To do ▸
Copy out every line in the entries below that includes "will".

Extracted page text data:
==============================
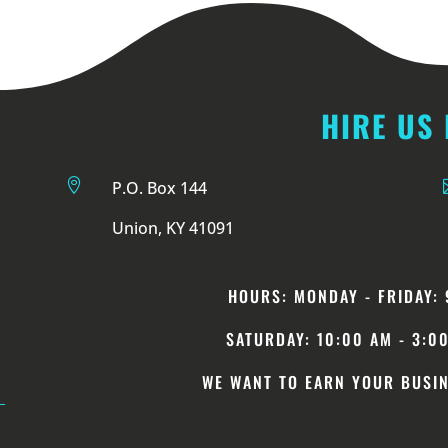
HIRE US

P.O. Box 144
Union, KY 41091
HOURS: MONDAY -
FRIDAY
: 
SATURDAY: 10:00 AM - 3:0
WE WANT TO EARN YOUR BUSIN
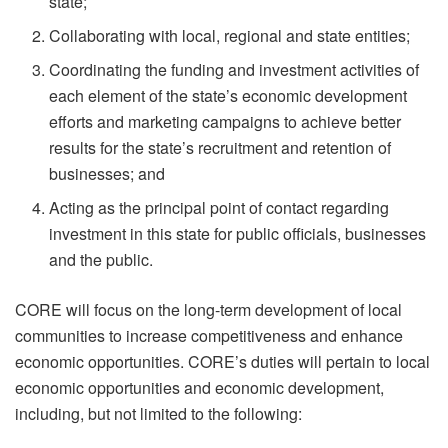
state;
Collaborating with local, regional and state entities;
Coordinating the funding and investment activities of
each element of the state’s economic development
efforts and marketing campaigns to achieve better
results for the state’s recruitment and retention of
businesses; and
Acting as the principal point of contact regarding
investment in this state for public officials, businesses
and the public.
CORE will focus on the long-term development of local
communities to increase competitiveness and enhance
economic opportunities. CORE’s duties will pertain to local
economic opportunities and economic development,
including, but not limited to the following:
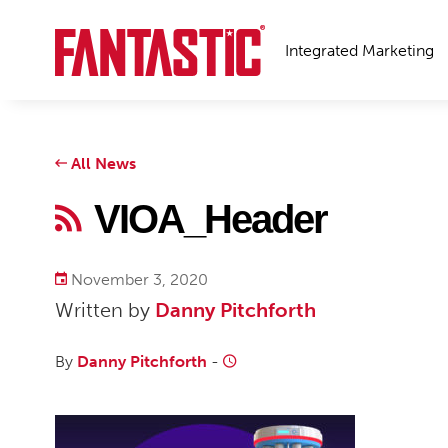
Integrated Marketing
All News
VIOA_Header
November 3, 2020
Written by
Danny Pitchforth
By
Danny Pitchforth
-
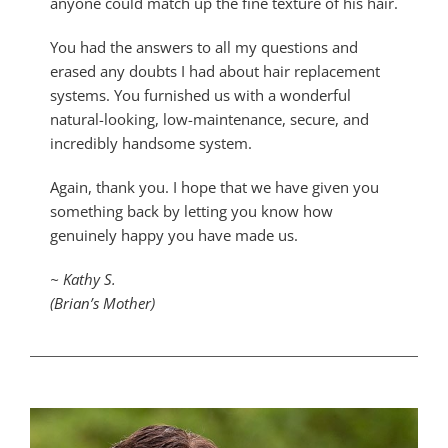
anyone could match up the fine texture of his hair.
You had the answers to all my questions and
erased any doubts I had about hair replacement
systems. You furnished us with a wonderful
natural-looking, low-maintenance, secure, and
incredibly handsome system.
Again, thank you. I hope that we have given you
something back by letting you know how
genuinely happy you have made us.
~ Kathy S.
(Brian’s Mother)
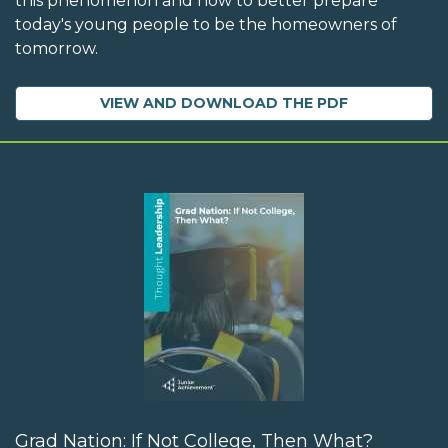
this phenomenon and how to better prepare
today's young people to be the homeowners of
tomorrow.
VIEW AND DOWNLOAD THE PDF
Grad Nation: If Not College, Then What?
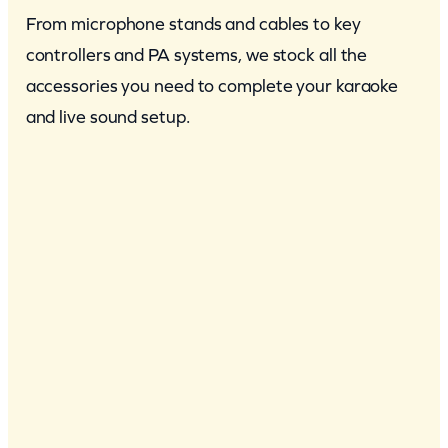
From microphone stands and cables to key
controllers and PA systems, we stock all the
accessories you need to complete your karaoke
and live sound setup.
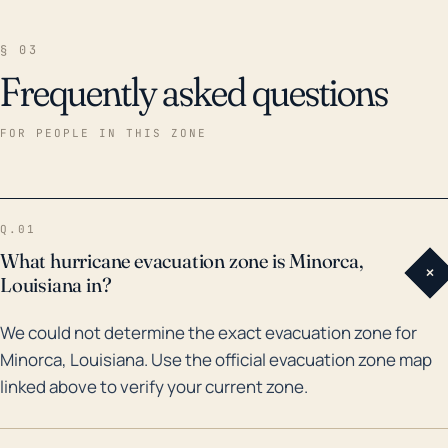
§ 03
Frequently asked questions
FOR PEOPLE IN THIS ZONE
Q.01
What hurricane evacuation zone is Minorca,
+
Louisiana in?
We could not determine the exact evacuation zone for
Minorca, Louisiana. Use the official evacuation zone map
linked above to verify your current zone.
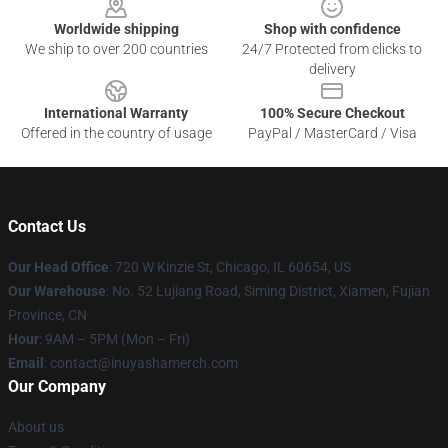
Worldwide shipping
Shop with confidence
We ship to over 200 countries
24/7 Protected from clicks to
delivery
International Warranty
100% Secure Checkout
Offered in the country of usage
PayPal / MasterCard / Visa
Contact Us
Our Head Office
: 720 W Kinzie St, Chicago, IL 60654, US
Our Warehouse
: No. 52 Lujiang Road, Siming District, Xiamen, Fujian
Province, CN
Hour
: 9AM – 5PM (Mon – Fri)
Email
: contact@inuyashamerch.com
Our Company
About us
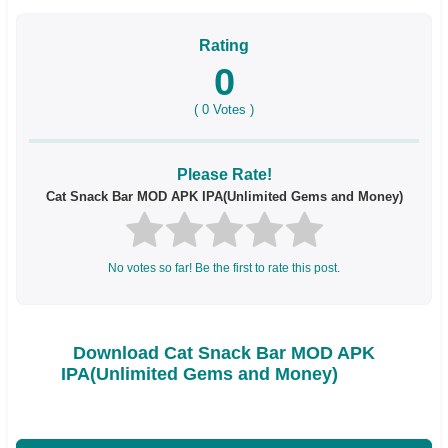
Rating
0
(
0
Votes )
Please Rate!
Cat Snack Bar MOD APK IPA(Unlimited Gems and Money)
No votes so far! Be the first to rate this post.
Download Cat Snack Bar MOD APK
IPA(Unlimited Gems and Money)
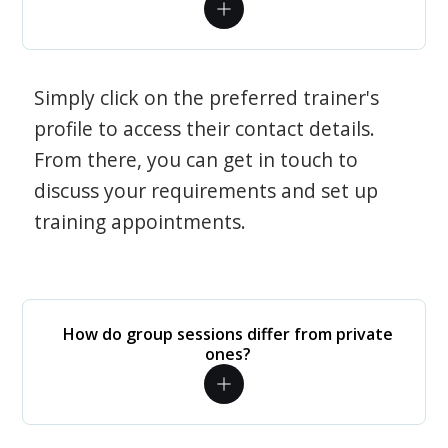
Simply click on the preferred trainer's
profile to access their contact details.
From there, you can get in touch to
discuss your requirements and set up
training appointments.
How do group sessions differ from private
ones?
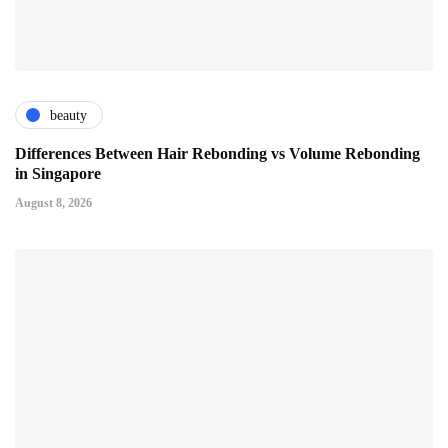
beauty
Differences Between Hair Rebonding vs Volume Rebonding
in Singapore
August 8, 2026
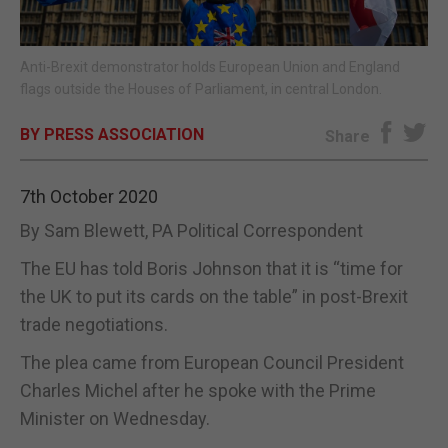
E-EDITION
Anti-Brexit demonstrator holds European Union and England
flags outside the Houses of Parliament, in central London.
BY PRESS ASSOCIATION
Share
7th October 2020
By Sam Blewett, PA Political Correspondent
The EU has told Boris Johnson that it is “time for
the UK to put its cards on the table” in post-Brexit
trade negotiations.
The plea came from European Council President
Charles Michel after he spoke with the Prime
Minister on Wednesday.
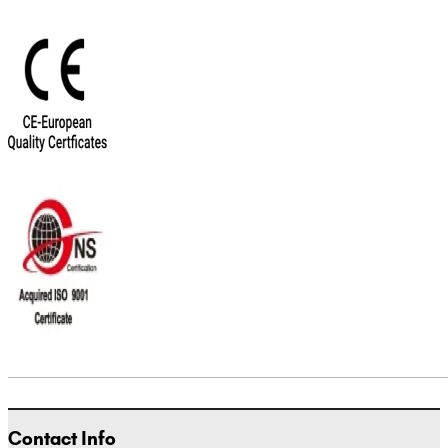
Contact Info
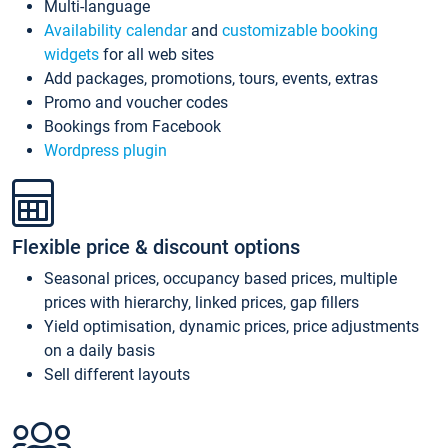
Multi-language
Availability calendar
and
customizable booking
widgets
for all web sites
Add packages, promotions, tours, events, extras
Promo and voucher codes
Bookings from Facebook
Wordpress plugin
Flexible price & discount options
Seasonal prices, occupancy based prices, multiple
prices with hierarchy, linked prices, gap fillers
Yield optimisation, dynamic prices, price adjustments
on a daily basis
Sell different layouts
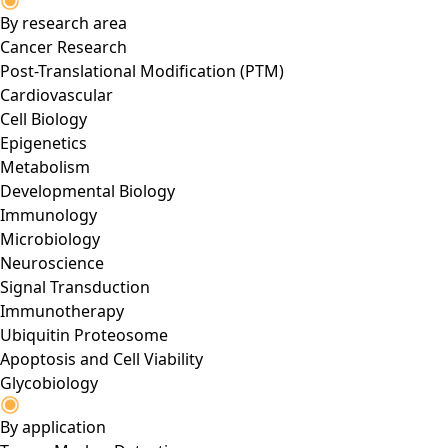
By research area
Cancer Research
Post-Translational Modification (PTM)
Cardiovascular
Cell Biology
Epigenetics
Metabolism
Developmental Biology
Immunology
Microbiology
Neuroscience
Signal Transduction
Immunotherapy
Ubiquitin Proteosome
Apoptosis and Cell Viability
Glycobiology
By application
==============================
Answer below ▸
CORE will focus on the long-term development of local
economic opportunities. CORE’s duties will pertain to local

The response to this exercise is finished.